人々が黙々と集まってきてラジオを半円形に囲んだ。
父親が「いいか、どんな放送でも黙っているのだぞ」と耳元でささやき、腕を握った。
放送が終わっても人々は棒のように立っていた。離れてよいか迷っているようでもあった。めまいがするような真夏の蝉時雨の正午。』


私が今泉駅を訪問したのは1993年6月のこと。私もまた18歳だった。宮脇氏のあの文面を自分の眼で確かめたかった。新潟から米坂線で山形へ。同時に初めて山形県の土を踏んだ。合宿へ行くついでに立ち寄った。


今泉駅は長井市の外れにある。周囲は田園。狭い駅前広場は閑散としている。
6月中旬だというのに真夏のような陽気だった。
宮脇氏はこの駅前で終戦を迎えた。


『時は止まっていたが汽車は走っていた。まもなく女子の改札係が坂町行が来ると告げた。こんなときでも汽車は走るのか、信じられないような思いがしていた。
けれども坂町行は入ってきた。
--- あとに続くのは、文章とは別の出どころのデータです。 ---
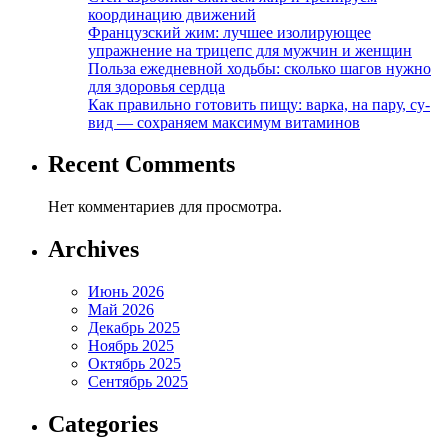
координацию движений
Французский жим: лучшее изолирующее
упражнение на трицепс для мужчин и женщин
Польза ежедневной ходьбы: сколько шагов нужно
для здоровья сердца
Как правильно готовить пищу: варка, на пару, су-
вид — сохраняем максимум витаминов
Recent Comments
Нет комментариев для просмотра.
Archives
Июнь 2026
Май 2026
Декабрь 2025
Ноябрь 2025
Октябрь 2025
Сентябрь 2025
Categories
いつもと同じ蒸気機関車が何事もなかったかのように牽引して。
機関士たちは天皇の放送を聞かなかったのだろうか。あの放送は全国民が聞かなければならなかったはずだが。
昭和20年8月15日正午という歴史的時刻を無視して、日本の汽車は時刻表どおりに走っていた。』


画像:跨線橋から坂町方面を望む。新潟行快速「べにばな」が発車するところ。(同日撮影)
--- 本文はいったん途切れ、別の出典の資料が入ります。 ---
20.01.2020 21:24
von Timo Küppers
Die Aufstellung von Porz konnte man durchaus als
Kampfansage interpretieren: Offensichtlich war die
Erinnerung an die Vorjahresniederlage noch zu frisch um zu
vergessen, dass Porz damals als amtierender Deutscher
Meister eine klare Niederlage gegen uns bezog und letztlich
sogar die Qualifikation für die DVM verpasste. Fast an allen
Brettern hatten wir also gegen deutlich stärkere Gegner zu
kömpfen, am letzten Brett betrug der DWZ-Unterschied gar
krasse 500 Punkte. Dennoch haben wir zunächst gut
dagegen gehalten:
『汽車が平然と走っていることで、私の中で止まっていた時間が再び動き始めた。』

8月15日正午も間違いなく汽車は走っていたという宮脇氏の証言こそ、終戦をリアルに描写しており、その場に立ち会ったような錯覚に陥る。
宮脇氏の意識の中の心理的な時間と、外に流れる物理的な時間の違いを、終戦を知ったという歴史的に重要な瞬間を捉えて、これほどまでに明確に示している読み物は他に類がないかもしれない。
大正15年生まれの宮脇氏は、青年期に日本の激動を目の当たりにしており、単なる旅行記ではなく、戦前・戦時中の世相や生活のようなものが如実に表現されているようだ。
今泉駅舎は明らかに戦後に建て替えられたものだが、周囲の緑や遠くに望む飯豊連峰などは半世紀前と変わらないはず。静かな駅前で本を読み返してみた。

という訳で「終戦の日」にふさわしい話題でした。